→ **EXERCISE**
The records that follow are to be given again exactly.

→ **PROVIDED ENTRIES**
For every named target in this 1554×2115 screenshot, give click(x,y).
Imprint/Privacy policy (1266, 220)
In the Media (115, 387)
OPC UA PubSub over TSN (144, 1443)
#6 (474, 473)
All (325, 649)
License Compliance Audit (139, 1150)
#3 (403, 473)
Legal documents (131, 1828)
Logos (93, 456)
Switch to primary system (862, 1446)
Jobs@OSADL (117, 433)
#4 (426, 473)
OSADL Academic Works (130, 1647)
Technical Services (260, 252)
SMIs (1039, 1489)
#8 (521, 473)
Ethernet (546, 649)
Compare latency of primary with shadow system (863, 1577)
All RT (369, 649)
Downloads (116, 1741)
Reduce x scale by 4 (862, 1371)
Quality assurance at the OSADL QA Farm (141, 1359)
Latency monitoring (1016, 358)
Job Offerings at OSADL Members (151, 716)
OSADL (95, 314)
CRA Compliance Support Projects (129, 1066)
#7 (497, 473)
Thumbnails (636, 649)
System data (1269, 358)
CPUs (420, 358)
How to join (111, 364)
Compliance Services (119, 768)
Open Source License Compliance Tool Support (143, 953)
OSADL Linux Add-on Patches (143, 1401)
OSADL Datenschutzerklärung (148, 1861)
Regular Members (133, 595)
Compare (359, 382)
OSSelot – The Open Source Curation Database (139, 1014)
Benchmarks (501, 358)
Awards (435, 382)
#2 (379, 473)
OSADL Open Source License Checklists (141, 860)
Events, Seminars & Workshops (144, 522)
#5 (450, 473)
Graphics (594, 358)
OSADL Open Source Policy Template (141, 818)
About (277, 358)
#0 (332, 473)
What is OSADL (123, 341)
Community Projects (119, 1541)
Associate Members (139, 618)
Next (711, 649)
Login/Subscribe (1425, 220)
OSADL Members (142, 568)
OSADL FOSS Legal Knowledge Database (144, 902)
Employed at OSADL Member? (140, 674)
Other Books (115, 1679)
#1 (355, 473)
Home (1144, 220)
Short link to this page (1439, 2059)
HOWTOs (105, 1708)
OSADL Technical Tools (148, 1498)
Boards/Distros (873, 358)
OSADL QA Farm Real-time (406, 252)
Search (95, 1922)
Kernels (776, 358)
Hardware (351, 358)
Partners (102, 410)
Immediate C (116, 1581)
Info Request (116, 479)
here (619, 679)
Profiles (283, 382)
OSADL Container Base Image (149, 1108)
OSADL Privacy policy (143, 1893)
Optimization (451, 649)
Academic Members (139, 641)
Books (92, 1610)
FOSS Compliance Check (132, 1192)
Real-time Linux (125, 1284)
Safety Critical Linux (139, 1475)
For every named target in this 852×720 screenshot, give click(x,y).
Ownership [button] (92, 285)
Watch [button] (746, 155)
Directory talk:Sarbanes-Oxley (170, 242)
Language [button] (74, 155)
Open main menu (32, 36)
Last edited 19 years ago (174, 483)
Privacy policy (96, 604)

→ **RESULT OF THIS EXERCISE**
For every named target in this 1554×2115 screenshot, give click(x,y).
Imprint/Privacy policy (1266, 220)
In the Media (115, 387)
OPC UA PubSub over TSN (144, 1443)
#6 (474, 473)
All (325, 649)
License Compliance Audit (139, 1150)
#3 (403, 473)
Legal documents (131, 1828)
Logos (93, 456)
Switch to primary system (862, 1446)
Jobs@OSADL (117, 433)
#4 (426, 473)
OSADL Academic Works (130, 1647)
Technical Services (260, 252)
SMIs (1039, 1489)
#8 (521, 473)
Ethernet (546, 649)
Compare latency of primary with shadow system (863, 1577)
All RT (369, 649)
Downloads (116, 1741)
Reduce x scale by 4 (862, 1371)
Quality assurance at the OSADL QA Farm (141, 1359)
Latency monitoring (1016, 358)
Job Offerings at OSADL Members (151, 716)
OSADL (95, 314)
CRA Compliance Support Projects (129, 1066)
#7 (497, 473)
Thumbnails (636, 649)
System data (1269, 358)
CPUs (420, 358)
How to join (111, 364)
Compliance Services (119, 768)
Open Source License Compliance Tool Support (143, 953)
OSADL Linux Add-on Patches (143, 1401)
OSADL Datenschutzerklärung (148, 1861)
Regular Members (133, 595)
Compare (359, 382)
OSSelot – The Open Source Curation Database (139, 1014)
Benchmarks (501, 358)
Awards (435, 382)
#2 (379, 473)
OSADL Open Source License Checklists (141, 860)
Events, Seminars & Workshops (144, 522)
#5 (450, 473)
Graphics (594, 358)
OSADL Open Source Policy Template (141, 818)
About (277, 358)
#0 (332, 473)
What is OSADL (123, 341)
Community Projects (119, 1541)
Associate Members (139, 618)
Next (711, 649)
Login/Subscribe (1425, 220)
OSADL Members (142, 568)
OSADL FOSS Legal Knowledge Database (144, 902)
Employed at OSADL Member? (140, 674)
Other Books (115, 1679)
#1 (355, 473)
Home (1144, 220)
Short link to this page (1439, 2059)
HOWTOs (105, 1708)
OSADL Technical Tools (148, 1498)
Boards/Distros (873, 358)
OSADL QA Farm Real-time (406, 252)
Search (95, 1922)
Kernels (776, 358)
Hardware (351, 358)
Partners (102, 410)
Immediate C (116, 1581)
Info Request (116, 479)
here (619, 679)
Profiles (283, 382)
OSADL Container Base Image (149, 1108)
OSADL Privacy policy (143, 1893)
Optimization (451, 649)
Academic Members (139, 641)
Books (92, 1610)
FOSS Compliance Check (132, 1192)
Real-time Linux (125, 1284)
Safety Critical Linux (139, 1475)
For every named target in this 852×720 screenshot, give click(x,y).
Ownership [button] (92, 285)
Watch [button] (746, 155)
Directory talk:Sarbanes-Oxley (170, 242)
Language [button] (74, 155)
Open main menu (32, 36)
Last edited 19 years ago (174, 483)
Privacy policy (96, 604)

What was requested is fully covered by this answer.